── RECORDS FOR THE TASK ──
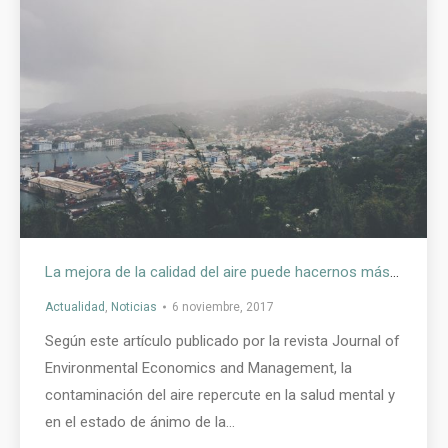
La mejora de la calidad del aire puede hacernos más felices
Actualidad
,
Noticias
6 noviembre, 2017
Según este artículo publicado por la revista Journal of
Environmental Economics and Management, la
contaminación del aire repercute en la salud mental y
en el estado de ánimo de la…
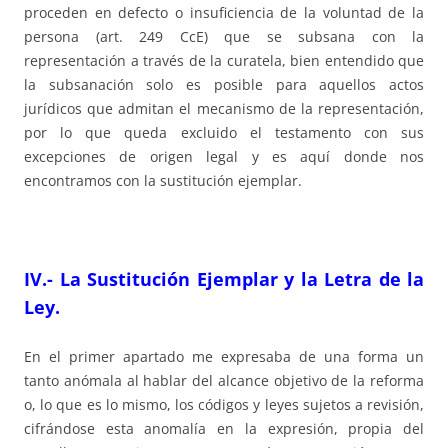
proceden en defecto o insuficiencia de la voluntad de la
persona (art. 249 CcE) que se subsana con la
representación a través de la curatela, bien entendido que
la subsanación solo es posible para aquellos actos
jurídicos que admitan el mecanismo de la representación,
por lo que queda excluido el testamento con sus
excepciones de origen legal y es aquí donde nos
encontramos con la sustitución ejemplar.
IV.- La Sustitución Ejemplar y la Letra de la
Ley.
En el primer apartado me expresaba de una forma un
tanto anómala al hablar del alcance objetivo de la reforma
o, lo que es lo mismo, los códigos y leyes sujetos a revisión,
cifrándose esta anomalía en la expresión, propia del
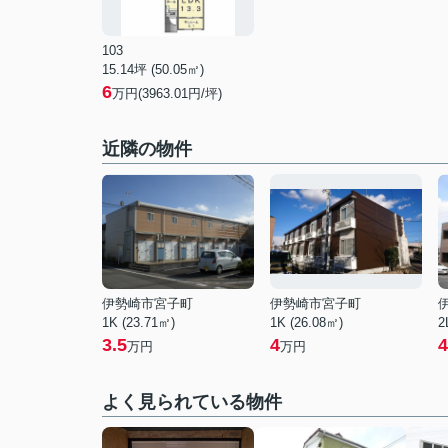
103
15.14坪 (50.05㎡)
6
万円(3963.01円/坪)
近隣の物件
伊勢崎市宮子町
伊勢崎市宮子町
1K (23.71㎡)
1K (26.08㎡)
2
3.5
4
4
万円
万円
よく見られている物件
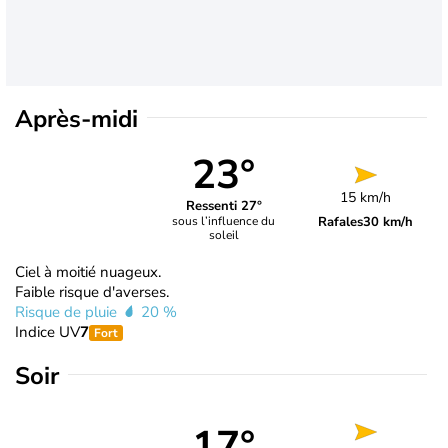
Après-midi
23°
15 km/h
Ressenti 27°
Rafales
30 km/h
sous l’influence du
soleil
Ciel à moitié nuageux.
Faible risque d'averses.
Risque de pluie
20 %
Indice UV
7
Fort
Soir
17°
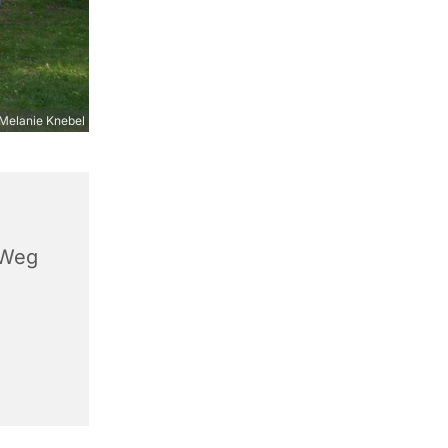
Melanie Knebel
 Weg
───
Exactly the lines from the one with "o, lo que es" through the end of the entries above must be written out, and no pictures may be included.

o, lo que es lo mismo, los códigos y leyes sujetos a revisión,
cifrándose esta anomalía en la expresión, propia del
103
15.14坪 (50.05㎡)
6
万円(3963.01円/坪)
近隣の物件
伊勢崎市宮子町
伊勢崎市宮子町
1K (23.71㎡)
1K (26.08㎡)
2
3.5
4
4
万円
万円
よく見られている物件
Après-midi
23°
15 km/h
Ressenti 27°
Rafales
30 km/h
sous l’influence du
soleil
Ciel à moitié nuageux.
Faible risque d'averses.
Risque de pluie
20 %
Indice UV
7
Fort
Soir
17°
Melanie Knebel
 Weg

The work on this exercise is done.